От белизны скал и песка глаза начали уставать. Человек чуть повернул голову, чтобы взглянуть выше. Там было небо. Не бледно-голубое, выцветшее от зноя и слишком яркого света, как можно было ожидать, а по-весеннему бездонное, лазоревое.

Кроме скал, зелени, песка и неба был еще шум. Тихий, равномерно накатывающий гул за спиной. Гул казался смутно знакомым, но понять, что это, человек не мог. Нужно было взглянуть. Он попробовал пошевелить пальцами. Подтянул руку. Натужившись, оперся ладонями в песок, приподнялся, повернул голову. Затекшая шея кольнула тысячей злых иголочек, но подчинилась.

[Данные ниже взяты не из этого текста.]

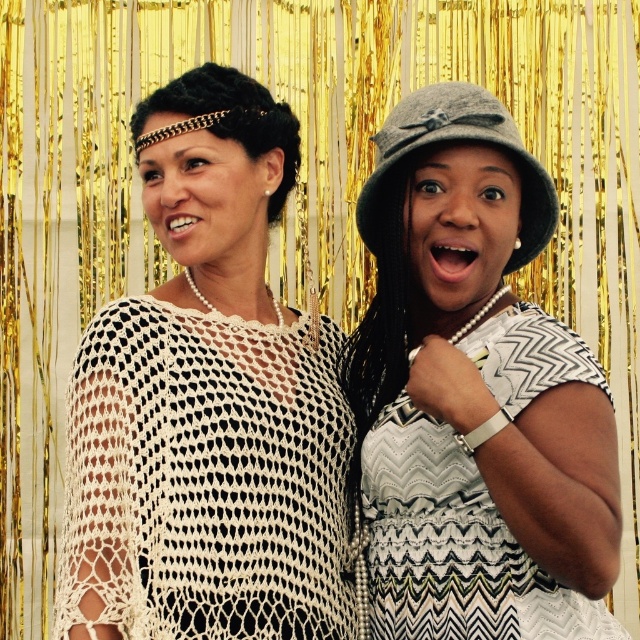 You are standing at the back of the image and want to reach both the white crochet top at center and the gray felt hat at upper center. Which object is closer to you?

The white crochet top at center is closer to you since it is 6.28 feet away from the gray felt hat at upper center, meaning the white crochet top is nearer than the gray felt hat.

Looking at this image, you are a photographer adjusting your camera settings to capture both the gray felt hat at center and the gray felt hat at upper center. Which hat should you focus on first to ensure both are in sharp focus?

The gray felt hat at center is closer to the viewer than the gray felt hat at upper center, so you should focus on the gray felt hat at center first to ensure both are in sharp focus.

You are a photographer setting up for a photo shoot. You notice two gray felt hats in the scene. Which hat is closer to the camera, the gray felt hat at center or the gray felt hat at upper center?

The gray felt hat at upper center is closer to the camera because it is positioned above the gray felt hat at center, which is placed underneath it.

По другую сторону был океан. Огромный, темно-синий вдали, он мерно катил свои волны, выбрасывал их с глухим рокотом на берег. Волны недовольно шипели, пенились, бросались на песок. Вначале яростно, но быстро теряли силу, становились медленными, вялыми. Самые стойкие умирали, не добежав какого-то ярда до лежащего на песке человека.

И между волнами и его лицом стояли ноги. Две маленькие, очень смуглые, почти черные босые ножки. Несомненно, человеческие.

Ножки шевельнулись, скрипнув песком. Согнулись в коленках. Кто-то присел рядом с ним на корточки. Женщина. Девушка.

Сообразив, что на нее смотрят снизу вверх, незнакомка быстро поправила юбочку, сплетенную из каких-то толстых, грубых волокон, сжала колени. Он поспешно поднял глаза выше.

Даже не девушка — девочка-подросток. Круглое, симпатичное личико в обрамлении черных кудряшек, с полными губками, маленьким носиком. И любопытными карими глазками.

— Ты кто? — поинтересовалась незнакомка.

Вопрос этот, такой простой, неожиданно поставил человека в тупик Он напрягся, пытаясь ответить. Но память выпустила всего одно-единственное короткое слово:

— Клеон…

Собственный голос прозвучал глухо и сдавленно. Но девочка улыбнулась.

— Тебя зовут Клеон? Какое красивое имя. Никогда не слышала, чтобы кого-то так звали. Так кричат чайки перед штормом. А меня — Нгир. Обычное имя для девочки. Откуда ты, Клеон? Где твой дом, твое племя? Куда ты направлялся? И где твоя лодка? Она утонула? Но ведь шторма не было!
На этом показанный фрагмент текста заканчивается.